What Ann said about the Fire HDX. But you are supposed to be able to "mirror" anything on the screen with a Miracast product; though there is only recommended product on their list so far.

http://www.amazon.com/gp/help/customer/display.html?nodeId=201370390 Mirror Your Screen

From the product page


> NEW-Turn your television into your tablet monitor. With Kindle Fire HDX tablets and select Miracast-enabled accessories and TVs, you can wirelessly mirror your tablet screen, including movies, TV shows, and photos.


Betsy


----------



## ireadbooks (Jan 11, 2011)

Thanks for responding, ladies. I have the 7" HD. I'm too broke to buy budgeting so no HDX for me.

I thought there would be a way to select one of my photo folders and have all of its pics play continuously. But I Googled and couldn't come up with anything.


----------



## Betsy the Quilter (Oct 27, 2008)

There may be; I've never had the HD and though Ann did, it doesn't sound as if she ever used it for that.

There are some slideshow apps in the App Store; some are free.

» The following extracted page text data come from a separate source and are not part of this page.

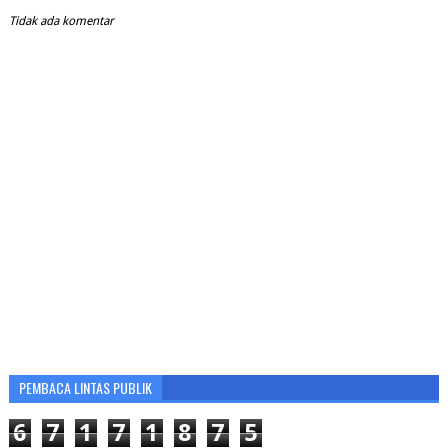
Tidak ada komentar
PEMBACA LINTAS PUBLIK
6
7
1
7
1
8
7
5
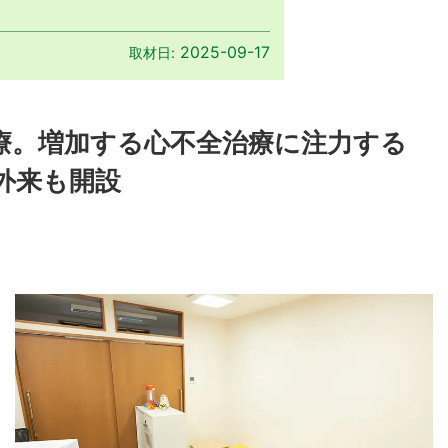
2025-09-17
取材日:
療。増加する心不全治療に注力する
外来も開設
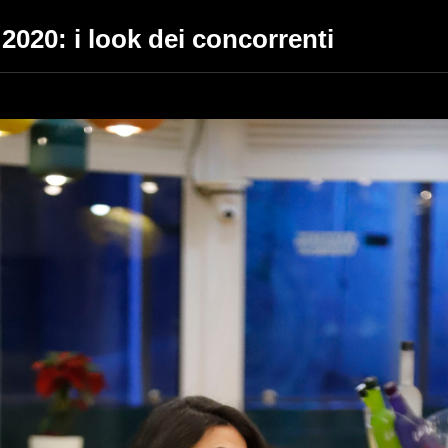
2020: i look dei concorrenti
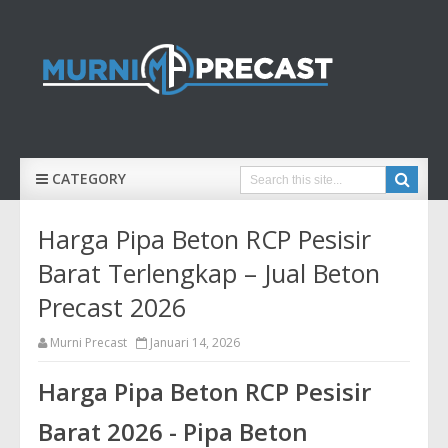
CATEGORY
Harga Pipa Beton RCP Pesisir
Barat Terlengkap – Jual Beton
Precast 2026
Murni Precast
Januari 14, 2026
Harga Pipa Beton RCP Pesisir
Barat 2026 - Pipa Beton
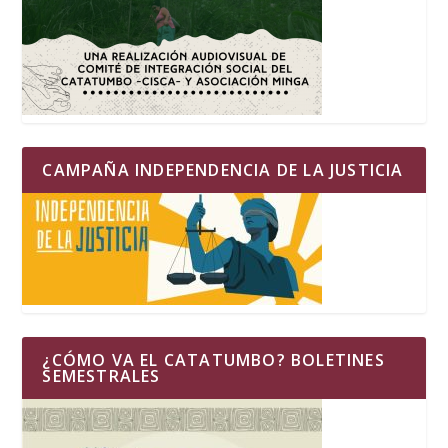
CAMPAÑA INDEPENDENCIA DE LA JUSTICIA
¿CÓMO VA EL CATATUMBO? BOLETINES
SEMESTRALES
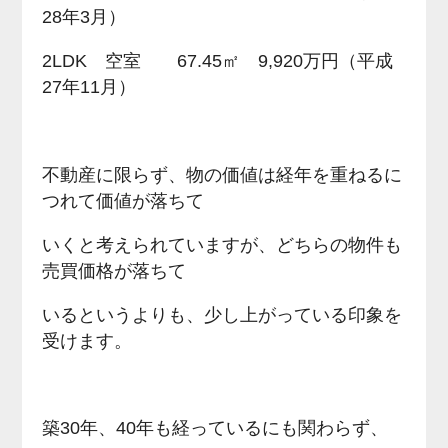
28年3月）
2LDK 空室 67.45㎡ 9,920万円（平成
27年11月）
不動産に限らず、物の価値は経年を重ねるに
つれて価値が落ちて
いくと考えられていますが、どちらの物件も
売買価格が落ちて
いるというよりも、少し上がっている印象を
受けます。
築30年、40年も経っているにも関わらず、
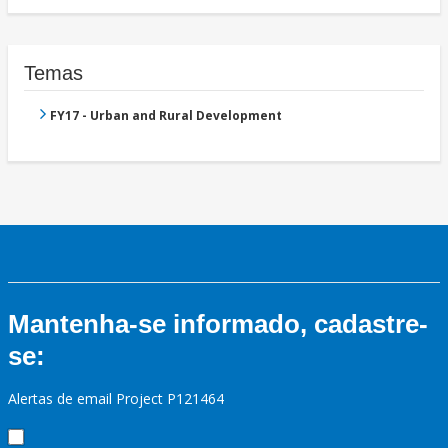
Temas
FY17 - Urban and Rural Development
Mantenha-se informado, cadastre-
se:
Alertas de email Project P121464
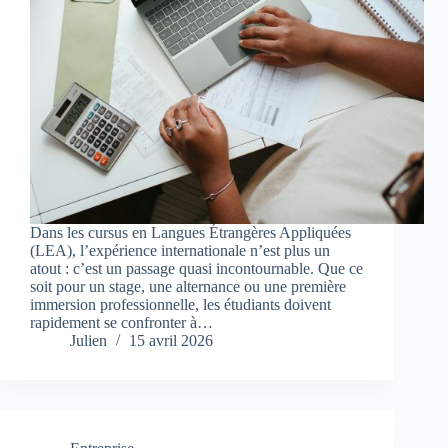
Dans les cursus en Langues Étrangères Appliquées
(LEA), l’expérience internationale n’est plus un
atout : c’est un passage quasi incontournable. Que ce
soit pour un stage, une alternance ou une première
immersion professionnelle, les étudiants doivent
rapidement se confronter à…
Julien
15 avril 2026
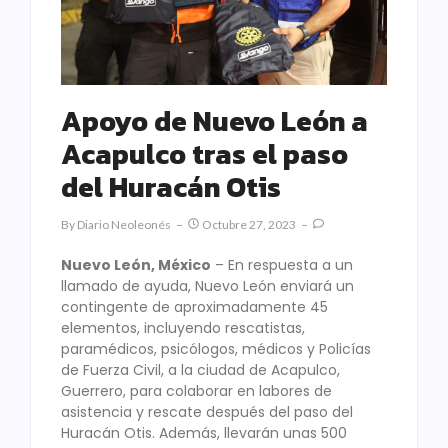
Apoyo de Nuevo León a
Acapulco tras el paso
del Huracán Otis
By
Diario Neoleonés
Octubre 27, 2023
Nuevo León, México
– En respuesta a un
llamado de ayuda, Nuevo León enviará un
contingente de aproximadamente 45
elementos, incluyendo rescatistas,
paramédicos, psicólogos, médicos y Policías
de Fuerza Civil, a la ciudad de Acapulco,
Guerrero, para colaborar en labores de
asistencia y rescate después del paso del
Huracán Otis. Además, llevarán unas 500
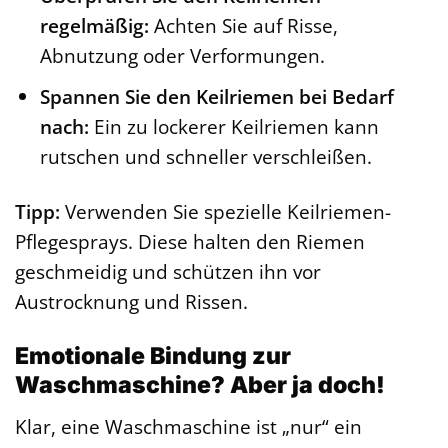
regelmäßig:
Achten Sie auf Risse,
Abnutzung oder Verformungen.
Spannen Sie den Keilriemen bei Bedarf
nach:
Ein zu lockerer Keilriemen kann
rutschen und schneller verschleißen.
Tipp:
Verwenden Sie spezielle Keilriemen-
Pflegesprays. Diese halten den Riemen
geschmeidig und schützen ihn vor
Austrocknung und Rissen.
Emotionale Bindung zur
Waschmaschine? Aber ja doch!
Klar, eine Waschmaschine ist „nur“ ein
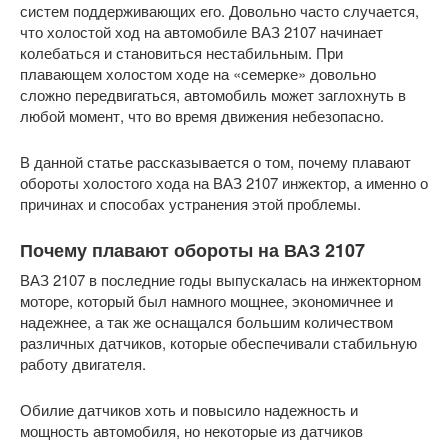
систем поддерживающих его. Довольно часто случается,
что холостой ход на автомобиле ВАЗ 2107 начинает
колебаться и становиться нестабильным. При
плавающем холостом ходе на «семерке» довольно
сложно передвигаться, автомобиль может заглохнуть в
любой момент, что во время движения небезопасно.
В данной статье рассказывается о том, почему плавают
обороты холостого хода на ВАЗ 2107 инжектор, а именно о
причинах и способах устранения этой проблемы.
Почему плавают обороты на ВАЗ 2107
ВАЗ 2107 в последние годы выпускалась на инжекторном
моторе, который был намного мощнее, экономичнее и
надежнее, а так же оснащался большим количеством
различных датчиков, которые обеспечивали стабильную
работу двигателя.
Обилие датчиков хоть и повысило надежность и
мощность автомобиля, но некоторые из датчиков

These are ones that are supposed to work on the Fire HD and are three stars and above.

This one is well reviewed but is $0.99...you might try some of the free ones first.
http://www.amazon.com/Developer-QuickPic/dp/B007TY4CV8?tag=kbpst-20

EDIT: I played with the above one^ and it might do what you want. Here's a free, very basic one that also allows slide shows of a single folder.



I think you have to manually change the slides with this one^.

Betsy


----------



## Seamonkey (Dec 2, 2008)

Betsy, you are a real App Goddess!!


----------



## Betsy the Quilter (Oct 27, 2008)

Love me some apps!



Betsy


----------



## Ann in Arlington (Oct 27, 2008)

Yeah, I had the HD. . . in fact still have the HD8.9 -- Betsy, I thought you had that one as well  -- but have never really done much with pictures on it.  I don't recall if the HD7 also has the HDMI out -- I think so.  Hopefully one of the Apps Betsy found will work the way you want it to.


----------



## Betsy the Quilter (Oct 27, 2008)

Ann in Arlington said:


> Yeah, I had the HD. . . in fact still have the HD8.9 -- Betsy, I thought you had that one as well  -- but have never really done much with pictures on it. I don't recall if the HD7 also has the HDMI out -- I think so. Hopefully one of the Apps Betsy found will work the way you want it to.


Yeah, I had the 8.9, I was talking about the 7" since that's what IRB has, sorry. I had the original 7", and now have the 7"HDX, but never had the HD version. I knew what I meant.  I traded in the 8.9 towards my new version.

Betsy


----------



## maryjf45 (Apr 24, 2011)

I remember that there was a company that sold a picture frame for the fire, that you could slide the Fire into and use it as an electronic photo display using a slideshow app. But I don't remember any useful details. Good luck!


----------